Definition
The overall geometric structure and branching pattern of a phylogenetic tree determined by its topology, branch lengths, and balance.
Related Claims
- Phylogenetic tree shape reflects macroevolutionary processes
- Tree balance and branch length distribution characterize tree shape
- Tree shape detects mass extinctions and adaptive radiations
- Tree shape measures variation in speciation and extinction rates
- Tree shape associates evolutionary rate changes with ecological causes
- Root node label uniquely defines binary tree shape
- Metric on tree shapes groups phylogenetically similar trees
- Tree asymmetry relates to frequency of symmetric cherry subtrees
Synthesis
Tree shape is consistently defined across sources as the overall geometric structure of a phylogenetic tree characterized by two fundamental and orthogonal dimensions: tree balance, which captures the symmetry or asymmetry of branching patterns, and branch length distributions, which encode the timing and spacing of evolutionary divergences.

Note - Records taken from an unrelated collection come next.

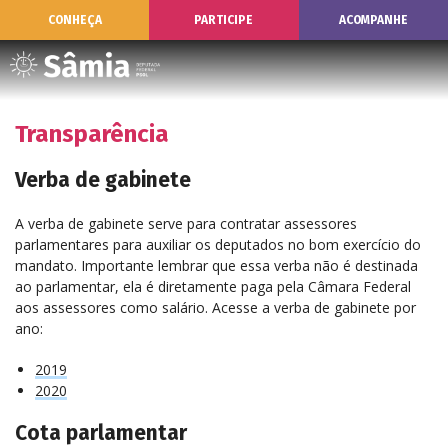
CONHEÇA
PARTICIPE
ACOMPANHE
Transparência
Verba de gabinete
A verba de gabinete serve para contratar assessores
parlamentares para auxiliar os deputados no bom exercício do
mandato. Importante lembrar que essa verba não é destinada
ao parlamentar, ela é diretamente paga pela Câmara Federal
aos assessores como salário. Acesse a verba de gabinete por
ano:
2019
2020
Cota parlamentar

The mechanistic relationships between tree shape and evolutionary processes are well-established, with tree shape serving as a quantitative archive of macroevolutionary dynamics such as varying speciation and extinction rates, mass extinctions, and adaptive radiations. Mathematical approaches have formalized these relationships through node labeling schemes that uniquely encode tree topology and enable metrics that successfully group phylogenetically similar trees according to their generative processes. While the connection between tree shape features and broad macroevolutionary patterns is accepted, the precise causal relationships between specific ecological or biogeographical events and observed changes in tree shape remain an active area of investigation, with ongoing work focused on establishing temporal associations between environmental changes and rate variation captured in tree structure.